Let $c$ be a positive integer and $a_1,a_2, \ldots, a_n$ an infinite sequence of positive integers, such that $a_{n+1}=\sqrt{a_n^3-ca_n}$. Prove that $(a_n)$ is eventually constant, that is there exists a positive integer $N$ such that $a_N=a_{N+i}$ for all $i \in \mathbb{N}$.
-This was given to me by a friend. Up to now, I have no solution. What I have shown is that actually what we are to prove is equivalent to $(a_n)$ being constant, and if we suppose that $(a_n)$ is not constant, I have proved that it has to be stricly increasing.

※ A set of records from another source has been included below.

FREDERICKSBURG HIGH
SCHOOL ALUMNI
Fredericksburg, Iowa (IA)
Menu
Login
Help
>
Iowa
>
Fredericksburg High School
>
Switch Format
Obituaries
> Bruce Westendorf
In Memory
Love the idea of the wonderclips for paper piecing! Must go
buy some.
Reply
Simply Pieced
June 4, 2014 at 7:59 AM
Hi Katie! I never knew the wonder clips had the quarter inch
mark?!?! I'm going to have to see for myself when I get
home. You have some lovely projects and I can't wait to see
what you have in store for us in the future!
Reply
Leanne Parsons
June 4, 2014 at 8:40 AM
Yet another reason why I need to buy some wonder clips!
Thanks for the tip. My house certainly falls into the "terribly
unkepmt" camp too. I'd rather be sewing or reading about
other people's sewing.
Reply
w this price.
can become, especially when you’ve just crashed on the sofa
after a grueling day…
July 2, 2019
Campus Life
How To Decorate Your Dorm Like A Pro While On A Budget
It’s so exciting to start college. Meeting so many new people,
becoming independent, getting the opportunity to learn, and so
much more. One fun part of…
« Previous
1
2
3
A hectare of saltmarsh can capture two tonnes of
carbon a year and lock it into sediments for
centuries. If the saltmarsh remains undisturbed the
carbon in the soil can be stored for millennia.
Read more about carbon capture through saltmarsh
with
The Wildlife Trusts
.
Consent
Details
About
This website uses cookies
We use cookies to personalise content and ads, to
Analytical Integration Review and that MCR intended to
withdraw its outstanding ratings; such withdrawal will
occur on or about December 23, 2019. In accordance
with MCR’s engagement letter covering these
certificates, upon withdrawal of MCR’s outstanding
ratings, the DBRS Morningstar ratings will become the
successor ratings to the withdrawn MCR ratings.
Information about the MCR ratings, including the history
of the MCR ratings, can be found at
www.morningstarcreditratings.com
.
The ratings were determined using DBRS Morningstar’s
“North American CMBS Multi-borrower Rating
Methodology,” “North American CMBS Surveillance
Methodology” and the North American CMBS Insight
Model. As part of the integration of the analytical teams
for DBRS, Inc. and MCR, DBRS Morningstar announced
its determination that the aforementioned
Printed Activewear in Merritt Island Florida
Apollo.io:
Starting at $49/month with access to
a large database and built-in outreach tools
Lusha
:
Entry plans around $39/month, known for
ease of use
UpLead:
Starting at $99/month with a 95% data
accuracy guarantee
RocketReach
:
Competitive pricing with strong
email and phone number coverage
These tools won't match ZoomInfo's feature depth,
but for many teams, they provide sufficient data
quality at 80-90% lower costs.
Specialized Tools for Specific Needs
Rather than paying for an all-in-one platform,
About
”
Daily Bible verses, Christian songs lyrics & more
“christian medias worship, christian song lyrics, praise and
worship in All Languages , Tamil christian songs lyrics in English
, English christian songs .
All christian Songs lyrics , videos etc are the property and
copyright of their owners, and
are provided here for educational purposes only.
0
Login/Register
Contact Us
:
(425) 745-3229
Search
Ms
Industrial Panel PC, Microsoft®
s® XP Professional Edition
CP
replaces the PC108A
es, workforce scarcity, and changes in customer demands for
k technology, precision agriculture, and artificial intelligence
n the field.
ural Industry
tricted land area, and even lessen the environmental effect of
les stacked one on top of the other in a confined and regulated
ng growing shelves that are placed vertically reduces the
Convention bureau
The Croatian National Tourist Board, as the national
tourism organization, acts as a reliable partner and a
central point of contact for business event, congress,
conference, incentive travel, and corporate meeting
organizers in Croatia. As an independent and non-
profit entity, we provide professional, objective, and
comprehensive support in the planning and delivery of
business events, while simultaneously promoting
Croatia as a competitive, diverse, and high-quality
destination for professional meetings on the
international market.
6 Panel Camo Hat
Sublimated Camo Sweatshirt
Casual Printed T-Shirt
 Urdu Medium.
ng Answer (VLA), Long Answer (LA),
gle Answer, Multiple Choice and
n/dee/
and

Observe that $$a_2>a_1\iff a_1>\frac{1+\sqrt{4c+1}}{2}$$ Now we have $a_2=\sqrt{a_1(a_1^2-c)}>a_1>\frac{1+\sqrt{4c+1}}{2}$, because $a_1^2-c>a_1$. Thus we also have $a_3>a_2$. Continuing this way we have that the sequence is strictly increasing.
Similarly we can show that $a_2<a_1$ implies the sequence is strictly decreasing. But a sequence of positive integers can not be strictly decreasing.
If we have $a_1=a_2$ we are already done.
So the sequence is strictly increasing. Now observe that if $p\mid a_n, p\nmid c$ for some prime $p$, we will have that $v_p(a_{n+1})=\frac{v_p(a_n)}{2}$. But this can not continue forever. Hence we must have $p\mid a_n\implies p\mid c$. This readily implies that the set of prime divisors of the set $\{a_1,a_2,\ldots\}$ is finite. But we also have that the sequence is strictly increasing. Hence $p^{\alpha}\mid a_n, p^{\alpha}\nmid c$ for some $n\in \mathbb{N}$. Now let us look at $v_p(a_{n+1})$. We can easily see that $v_p(a_n)>v_p(a_{n+1})=\frac{v_p(a_n)+v_p(c)}{2}>v_p(c)$. This implies $v_p(a_m)$ will not be integer for some large enough $m$, a contradiction. A contradiction.
Hence we must have $a_1=a_2$. Thus we are done.